BEGIN Exercise data
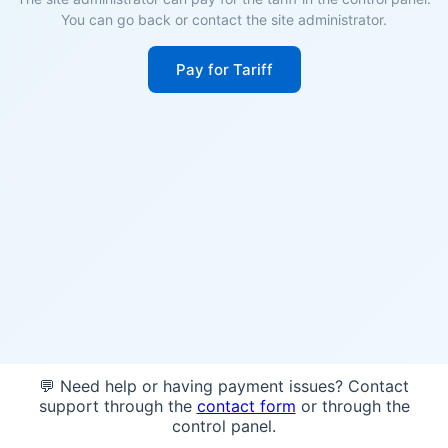
You can go back or contact the site administrator.
Pay for Tariff
💬 Need help or having payment issues? Contact
support through the
contact form
or through the
control panel.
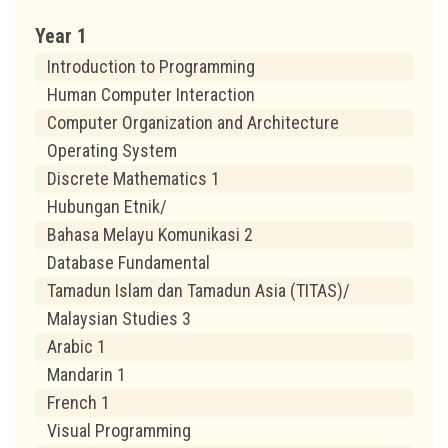
Year 1
Introduction to Programming
Human Computer Interaction
Computer Organization and Architecture
Operating System
Discrete Mathematics 1
Hubungan Etnik/
Bahasa Melayu Komunikasi 2
Database Fundamental
Tamadun Islam dan Tamadun Asia (TITAS)/
Malaysian Studies 3
Arabic 1
Mandarin 1
French 1
Visual Programming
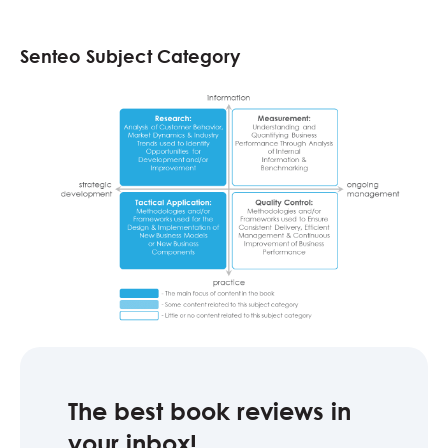
Senteo Subject Category
The best book reviews in
your inbox!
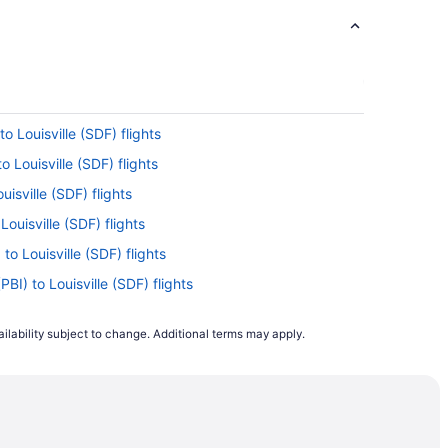
o Louisville (SDF) flights
o Louisville (SDF) flights
uisville (SDF) flights
Louisville (SDF) flights
o Louisville (SDF) flights
BI) to Louisville (SDF) flights
ouisville (SDF) flights
ilability subject to change. Additional terms may apply.
isville (SDF) flights
to Louisville (SDF) flights
sville (SDF) flights
to Louisville (SDF) flights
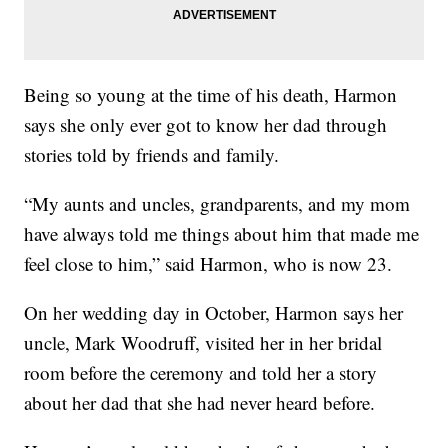
Being so young at the time of his death, Harmon
says she only ever got to know her dad through
stories told by friends and family.
“My aunts and uncles, grandparents, and my mom
have always told me things about him that made me
feel close to him,” said Harmon, who is now 23.
On her wedding day in October, Harmon says her
uncle, Mark Woodruff, visited her in her bridal
room before the ceremony and told her a story
about her dad that she had never heard before.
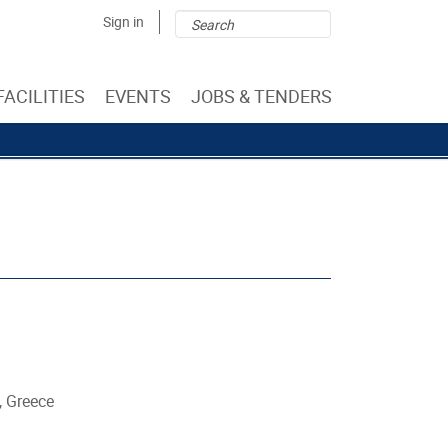
Search
Search
Sign in
form
FACILITIES
EVENTS
JOBS & TENDERS
, Greece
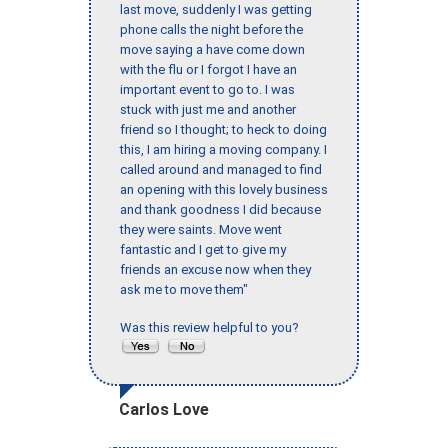
last move, suddenly I was getting
phone calls the night before the
move saying a have come down
with the flu or I forgot I have an
important event to go to. I was
stuck with just me and another
friend so I thought; to heck to doing
this, I am hiring a moving company. I
called around and managed to find
an opening with this lovely business
and thank goodness I did because
they were saints. Move went
fantastic and I get to give my
friends an excuse now when they
ask me to move them"
Was this review helpful to you?
Carlos Love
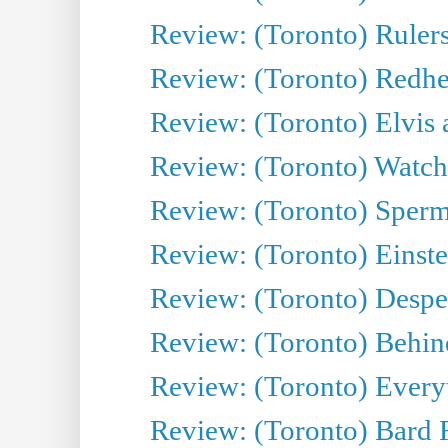
Review: (Toronto) Rulers 
Review: (Toronto) Redhe
Review: (Toronto) Elvis 
Review: (Toronto) Watch 
Review: (Toronto) Sperm
Review: (Toronto) Einste
Review: (Toronto) Desper
Review: (Toronto) Behin
Review: (Toronto) Everyt
Review: (Toronto) Bard F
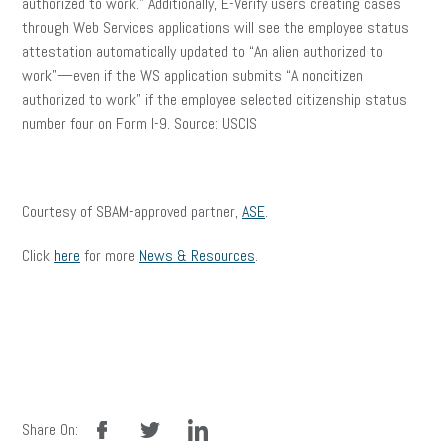
authorized to work.” Additionally, E-Verify users creating cases
through Web Services applications will see the employee status
attestation automatically updated to “An alien authorized to
work”—even if the WS application submits “A noncitizen
authorized to work” if the employee selected citizenship status
number four on Form I-9. Source: USCIS
Courtesy of SBAM-approved partner,
ASE
.
Click
here
for more
News & Resources
.
facebook
twitter
linkedin
Share On:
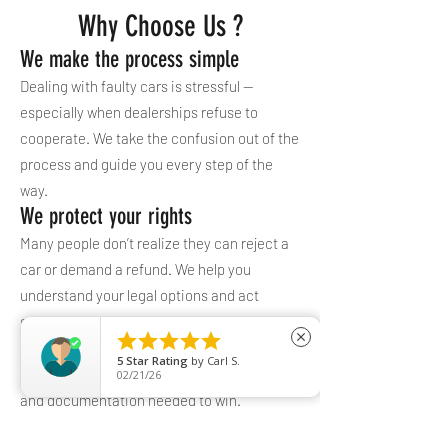
Why Choose Us ?
We make the process simple
Dealing with faulty cars is stressful —
especially when dealerships refuse to
cooperate. We take the confusion out of the
process and guide you every step of the
way.
We protect your rights
Many people don’t realize they can reject a
car or demand a refund. We help you
understand your legal options and act
confidently.





close
We build a strong case
5
Star Rating
by
Carl S.
Our process ensures you have the evidence
02/21/26
and documentation needed to win.
Common Problems We Help With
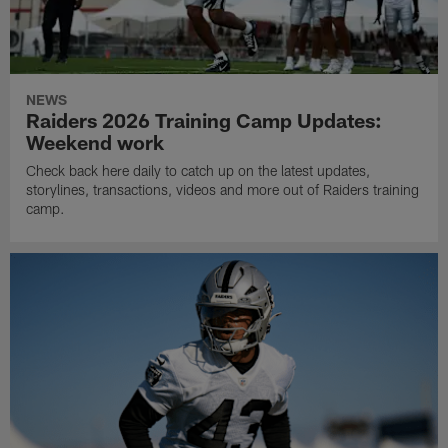
NEWS
Raiders 2026 Training Camp Updates:
Weekend work
Check back here daily to catch up on the latest updates,
storylines, transactions, videos and more out of Raiders training
camp.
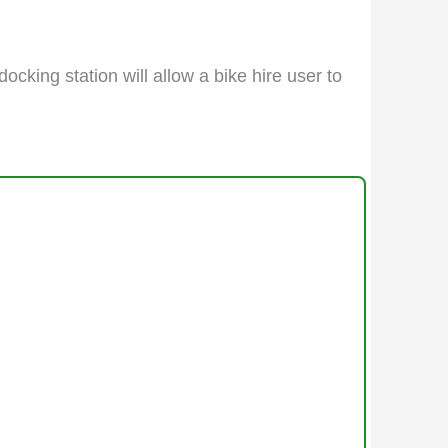
docking station will allow a bike hire user to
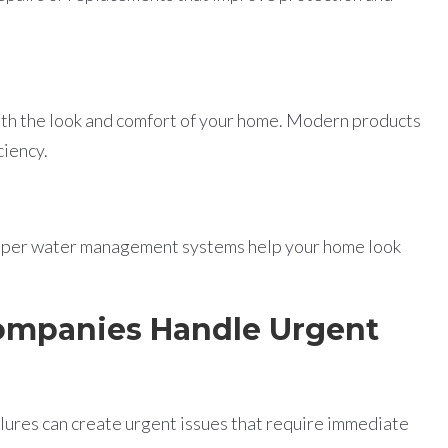
th the look and comfort of your home. Modern products
ciency.
proper water management systems help your home look
ompanies Handle Urgent
ilures can create urgent issues that require immediate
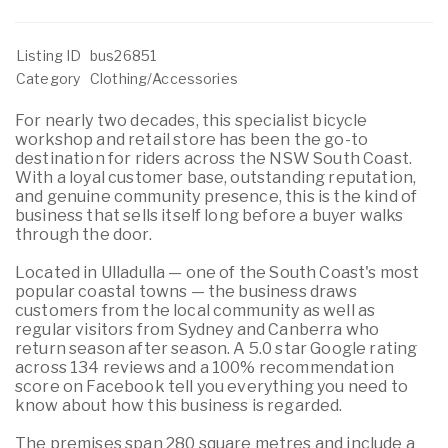
Listing ID
bus26851
Category
Clothing/Accessories
For nearly two decades, this specialist bicycle
workshop and retail store has been the go-to
destination for riders across the NSW South Coast.
With a loyal customer base, outstanding reputation,
and genuine community presence, this is the kind of
business that sells itself long before a buyer walks
through the door.
Located in Ulladulla — one of the South Coast's most
popular coastal towns — the business draws
customers from the local community as well as
regular visitors from Sydney and Canberra who
return season after season. A 5.0 star Google rating
across 134 reviews and a 100% recommendation
score on Facebook tell you everything you need to
know about how this business is regarded.
The premises span 280 square metres and include a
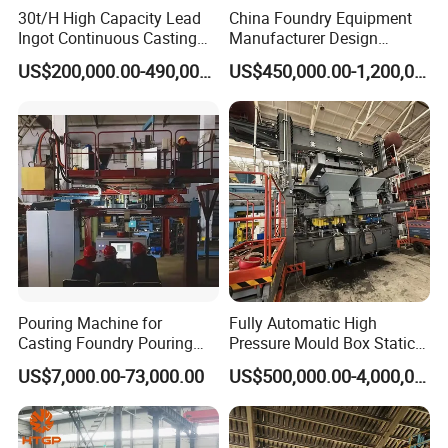
30t/H High Capacity Lead
China Foundry Equipment
Ingot Continuous Casting
Manufacturer Design
Machine Conticaster Metal
Customize Automatic Static
US$200,000.00-490,000.00
US$450,000.00-1,200,000.00
Casting Machine Ingot
Pressure Molding Line
Machine CCM
Foundry Moulding Machine
for Cast Iron Line
Pouring Machine for
Fully Automatic High
Casting Foundry Pouring
Pressure Mould Box Static
Machine for Vertial Line
Pressure Moulding Line,
US$7,000.00-73,000.00
US$500,000.00-4,000,000.00
Moulding Machine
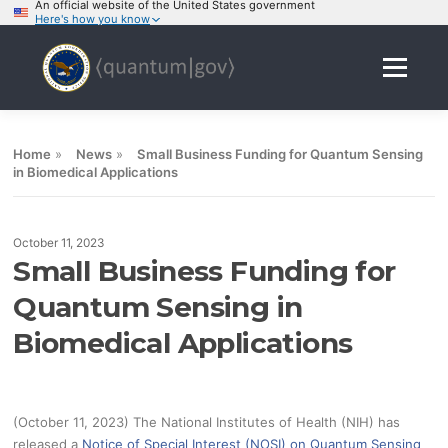
An official website of the United States government
Here's how you know
Skip
to
Menu
content
Home
»
News
»
Small Business Funding for Quantum Sensing
in Biomedical Applications
October 11, 2023
Small Business Funding for
Quantum Sensing in
Biomedical Applications
(October 11, 2023) The National Institutes of Health (NIH) has
released a
Notice of Special Interest (NOSI) on Quantum Sensing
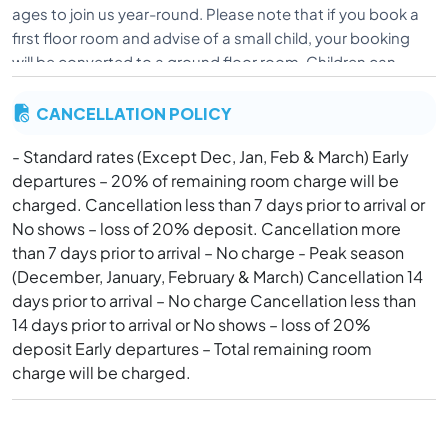
ages to join us year-round. Please note that if you book a
first floor room and advise of a small child, your booking
will be converted to a ground floor room. Children can
only be accommodated in ground floor rooms due to
CANCELLATION POLICY
safety concerns. As all Big House rooms contain
balconies, children cannot be accommodated in the Big
- Standard rates (Except Dec, Jan, Feb & March) Early
House. Big House and Bungalow rooms are unable to be
departures – 20% of remaining room charge will be
made into triple share. Our pool is not fenced, and beach
charged. Cancellation less than 7 days prior to arrival or
does not have lifeguard service.
No shows – loss of 20% deposit. Cancellation more
than 7 days prior to arrival – No charge - Peak season
(December, January, February & March) Cancellation 14
days prior to arrival – No charge Cancellation less than
14 days prior to arrival or No shows – loss of 20%
deposit Early departures – Total remaining room
charge will be charged.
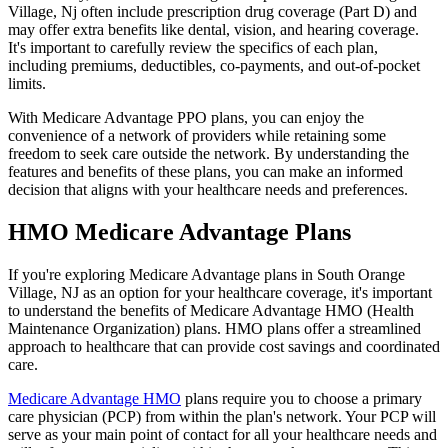
Village, Nj often include prescription drug coverage (Part D) and
may offer extra benefits like dental, vision, and hearing coverage.
It's important to carefully review the specifics of each plan,
including premiums, deductibles, co-payments, and out-of-pocket
limits.
With Medicare Advantage PPO plans, you can enjoy the
convenience of a network of providers while retaining some
freedom to seek care outside the network. By understanding the
features and benefits of these plans, you can make an informed
decision that aligns with your healthcare needs and preferences.
HMO Medicare Advantage Plans
If you're exploring Medicare Advantage plans in South Orange
Village, NJ as an option for your healthcare coverage, it's important
to understand the benefits of Medicare Advantage HMO (Health
Maintenance Organization) plans. HMO plans offer a streamlined
approach to healthcare that can provide cost savings and coordinated
care.
Medicare Advantage HMO
plans require you to choose a primary
care physician (PCP) from within the plan's network. Your PCP will
serve as your main point of contact for all your healthcare needs and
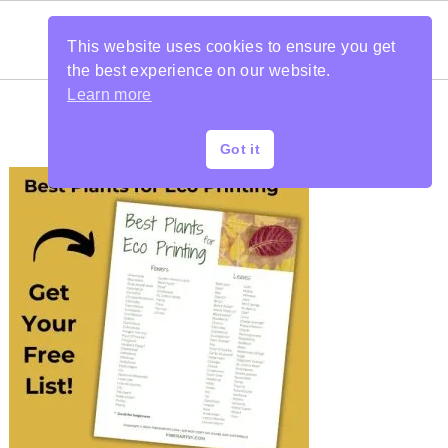
This website uses cookies to ensure you get
the best experience on our website.
Learn more
Got it
PRIMARY
SIDEBAR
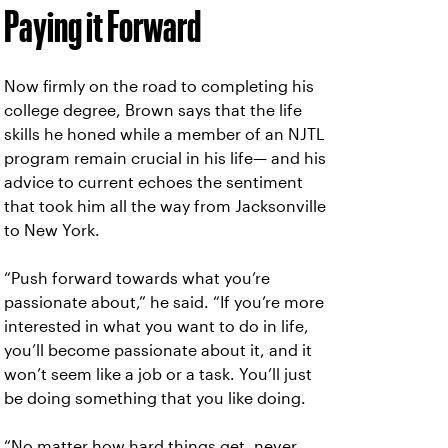
Paying it Forward
Now firmly on the road to completing his
college degree, Brown says that the life
skills he honed while a member of an NJTL
program remain crucial in his life— and his
advice to current echoes the sentiment
that took him all the way from Jacksonville
to New York.
“Push forward towards what you’re
passionate about,” he said. “If you’re more
interested in what you want to do in life,
you’ll become passionate about it, and it
won’t seem like a job or a task. You’ll just
be doing something that you like doing.
“No matter how hard things get, never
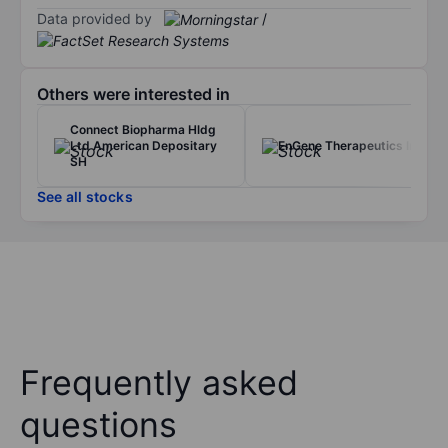
Data provided by
/
Others were interested in
Connect Biopharma Hldg
Ltd American Depositary
EnGene Therapeutics Inc.
SH
See all stocks
Frequently asked
questions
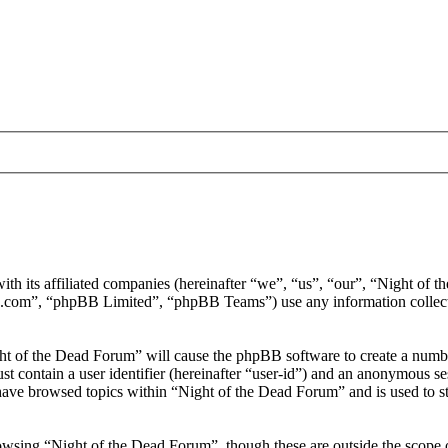
ith its affiliated companies (hereinafter “we”, “us”, “our”, “Night of
.com”, “phpBB Limited”, “phpBB Teams”) use any information collecte
ght of the Dead Forum” will cause the phpBB software to create a number
 contain a user identifier (hereinafter “user-id”) and an anonymous sess
have browsed topics within “Night of the Dead Forum” and is used to s
wsing “Night of the Dead Forum”, though these are outside the scope o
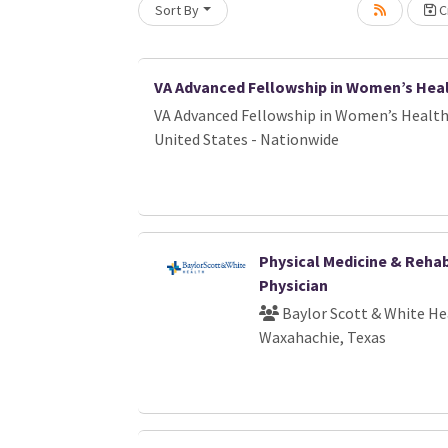
Sort By
Cr
oading... Please wait.
VA Advanced Fellowship in Women’s Hea
VA Advanced Fellowship in Women’s Healt
United States - Nationwide
Physical Medicine & Rehab
Physician
Baylor Scott & White He
Waxahachie, Texas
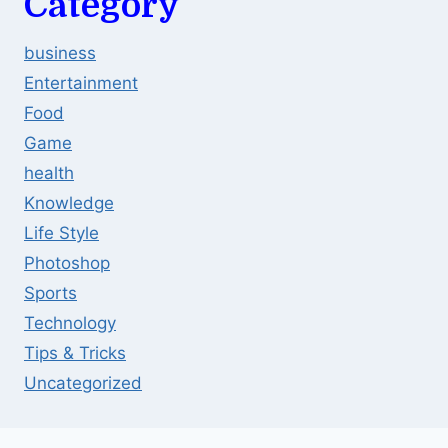
Category
business
Entertainment
Food
Game
health
Knowledge
Life Style
Photoshop
Sports
Technology
Tips & Tricks
Uncategorized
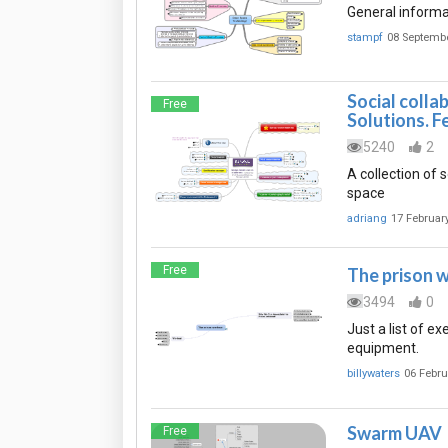
General informa
stampf
08 Septemb
Social colla
Free
Solutions. F
5240
2
A collection of 
space
adriang
17 Februar
Free
The prison 
3494
0
Just a list of e
equipment.
billywaters
06 Febru
Swarm UAV
Free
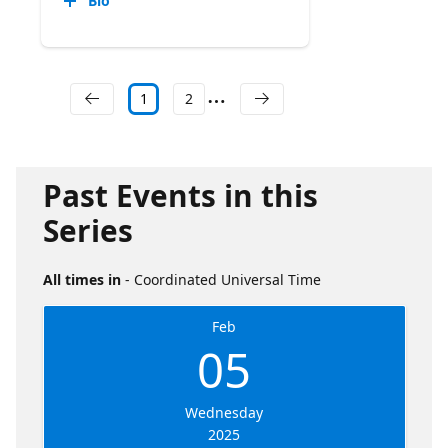
Bio
1
2
Past Events in this
Series
All times in
- Coordinated Universal Time
Feb
05
Wednesday
2025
END Exercise data
**Directions**:
Go to the line above holding "care physician (PCP)", then copy exactly each line down to and including the one holding "that took him all the way from Jacksonville", leaving pictures out.

**Answer to the problem**:
care physician (PCP) from within the plan's network. Your PCP will
serve as your main point of contact for all your healthcare needs and
This website uses cookies to ensure you get
the best experience on our website.
Learn more
Got it
PRIMARY
SIDEBAR
Paying it Forward
Now firmly on the road to completing his
college degree, Brown says that the life
skills he honed while a member of an NJTL
program remain crucial in his life— and his
advice to current echoes the sentiment
that took him all the way from Jacksonville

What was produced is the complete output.